誰にも教えてやんない。俺だけが知っていればそれでいい。渡さない。


俺って、結構独占欲強いんだってその時知った。


カモフラージュ?するために、季節外れにきた転校生に惚れてるような態度をとった。その転校生、瑞希は“あの子”がいたZクラスの生徒。

ただそれだけの興味本意。


瑞希にはぶっちゃけ悪いんだけど俺、あーいうタイプ無理なんだよね~。顔はまあ、整ってる感じだけど惚れようとは思わない。でも、惚れてるような態度をとらないと怪しまれるし、結構好きアピール演技をしている。

まじで俳優なれるかもとか思ったね。

瑞希に近づくものの、瑞希は俺の嫌いなあの嫌われ者と一緒に行動していた。まじ、うんざり。


何でよりに限ってアイツ?勘弁だわ。見るだけでイラつくよね。



あー、早く土曜日こい。

あの子に会いたい。



─────
───────

……。



それから、毎日楽しみにしていた土曜日がきた。
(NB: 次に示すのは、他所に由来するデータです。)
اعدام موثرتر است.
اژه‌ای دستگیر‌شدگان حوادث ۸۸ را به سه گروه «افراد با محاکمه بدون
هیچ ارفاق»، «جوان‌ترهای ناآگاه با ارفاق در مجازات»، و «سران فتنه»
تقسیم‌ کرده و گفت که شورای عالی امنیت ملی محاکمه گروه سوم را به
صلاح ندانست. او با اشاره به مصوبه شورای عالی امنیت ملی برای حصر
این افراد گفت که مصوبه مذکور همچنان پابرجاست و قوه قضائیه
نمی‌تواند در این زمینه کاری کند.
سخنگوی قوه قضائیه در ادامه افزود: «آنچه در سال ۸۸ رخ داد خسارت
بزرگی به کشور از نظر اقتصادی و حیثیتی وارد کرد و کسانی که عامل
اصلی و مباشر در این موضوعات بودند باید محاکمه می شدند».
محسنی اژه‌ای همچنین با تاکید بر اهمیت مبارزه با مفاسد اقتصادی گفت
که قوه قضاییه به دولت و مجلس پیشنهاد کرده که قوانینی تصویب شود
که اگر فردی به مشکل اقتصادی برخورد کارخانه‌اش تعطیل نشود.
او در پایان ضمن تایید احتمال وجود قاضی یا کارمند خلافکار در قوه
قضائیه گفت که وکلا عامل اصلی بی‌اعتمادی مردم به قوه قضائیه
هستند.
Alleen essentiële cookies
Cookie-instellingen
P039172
あの子に会える。

早く会いたくて仕方がない。一週間前も見たけど、やっぱり毎日会いたい。土曜日だけっていうのがなんか焦らされるよね。

そして、Zクラスに着いた。



…ん?

何やら騒がしい。



いつものように、こっそりバレないように窓から覗く。


「っ!」



な、なんだ、あれ。俺はクラスを見て目を見開いた。嘘だろ。

あれって、あの子と瑞希…?なんで、あそこに瑞希がいるんだ?俺は何が起きてるかわからなかった。

中の様子は、瑞希があの子に手を差し伸べているところだった。あの子は瑞希の手を掴み、ゆっくりと立ち上がった。
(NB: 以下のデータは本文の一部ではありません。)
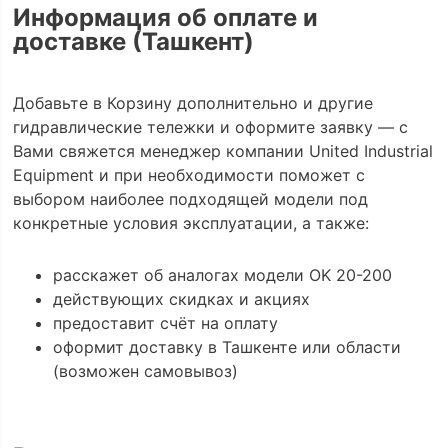
Информация об оплате и
доставке (Ташкент)
Добавьте в Корзину дополнительно и другие
гидравлические тележки и оформите заявку — с
Вами свяжется менеджер компании United Industrial
Equipment и при необходимости поможет с
выбором наиболее подходящей модели под
конкретные условия эксплуатации, а также:
расскажет об аналогах модели OK 20-200
действующих скидках и акциях
предоставит счёт на оплату
оформит доставку в Ташкенте или области
(возможен самовывоз)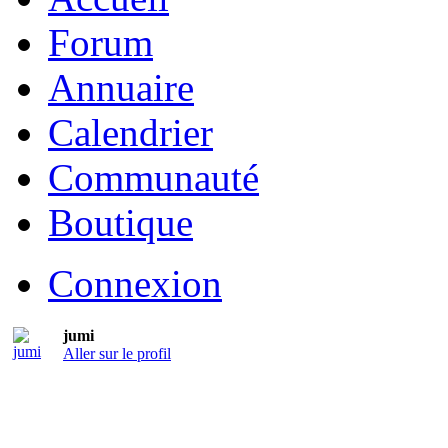
Forum
Annuaire
Calendrier
Communauté
Boutique
Connexion
jumi
Aller sur le profil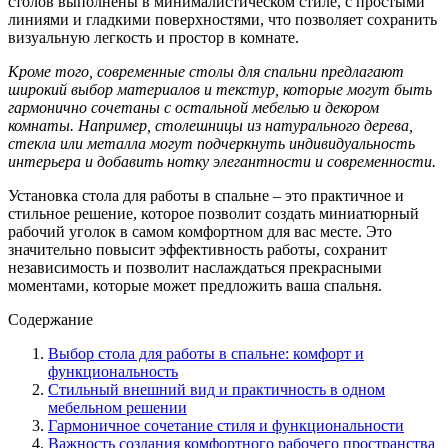
столов выполнены в минималистическом стиле, с простыми
линиями и гладкими поверхностями, что позволяет сохранить
визуальную легкость и простор в комнате.
Кроме того, современные столы для спальни предлагают
широкий выбор материалов и текстур, которые могут быть
гармонично сочетаны с остальной мебелью и декором
комнаты. Например, столешницы из натурального дерева,
стекла или металла могут подчеркнуть индивидуальность
интерьера и добавить нотку элегантности и современности.
Установка стола для работы в спальне – это практичное и
стильное решение, которое позволит создать миниатюрный
рабочий уголок в самом комфортном для вас месте. Это
значительно повысит эффективность работы, сохранит
независимость и позволит наслаждаться прекрасными
моментами, которые может предложить ваша спальня.
Содержание
Выбор стола для работы в спальне: комфорт и
функциональность
Стильный внешний вид и практичность в одном
мебельном решении
Гармоничное сочетание стиля и функциональности
Важность создания комфортного рабочего пространства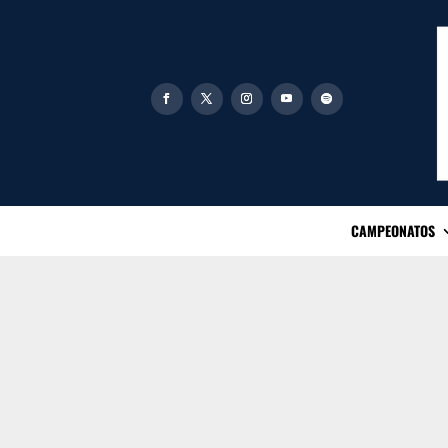
CAMPEONATOS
すると、その瞬間突然、瑞希はあの子の顎をクイッとあげて


『…どうしよう。すっごく今キスしたい。…いい?』


とか言い出した。


は?キ、ス…だと?

ふざけるなッ。


怒りが心の奥底から溢れ出た。




俺が最初に見つけたんだ。横取りなんて許さない。



ガラッー

黙って見ることなんて当然できなくて扉を開けた。我慢が限界に達した。



瑞希も見つけたんだあの子を。

俺だけだと思っていたのに。



でも、絶対渡さないよ。俺のものだから。




「だ、誰だ!?」


「やっほーん♪瑞希~」



さりげなく入って、近づいた。

すると、ムカつくことに瑞希は誰にも見せないようにあの子の顔を自分の胸へと寄せて隠していた。

 
…うわー、まじむかつく。俺だってまだ触れたことないのに。


「な、なんで祥がここにいるんだよ!!いつからいた!?」


「今来たとこだよ~。うーんと、瑞希が見えたからかな~?」


瑞希は慌てた様子だった。まさか、瑞希とあの子が一緒にいたこと時点で驚きだ。


でも最初に見つけたのは俺が先。



「そ、そうなのか!でも今はお取り込み中だ!!」




 へぇ。お取り込み中…ね。


「その子は誰なのー?」



「は!?ぜ、絶対教えないぞ!!!」




なんだ、それ。


「瑞希のことは何でも知りたいんだ~。だから教えてよ」



「こ、これだけは無理だ!!しつこいぞ!」



なんとしてでも言わない気だ。



「なんで無理なの~?」

ここで引き下がったらだめだ。



「だ、だって、あおいは俺のものだからな!!」



その瞬間、瑞希はしまったみたいな顔をしてあの子を連れて教室から飛び出して行った。





はっ?

「………………あおい?」





あの子が…あおいだと?てことは、。

っ!?


はははっ!何ふざけたことを…。あおいって俺が嫌いな奴の名前じゃん。そんなことあるわけないだろ。

後を追う気力さえ失い、俺は全身から力が抜けるような感じがした。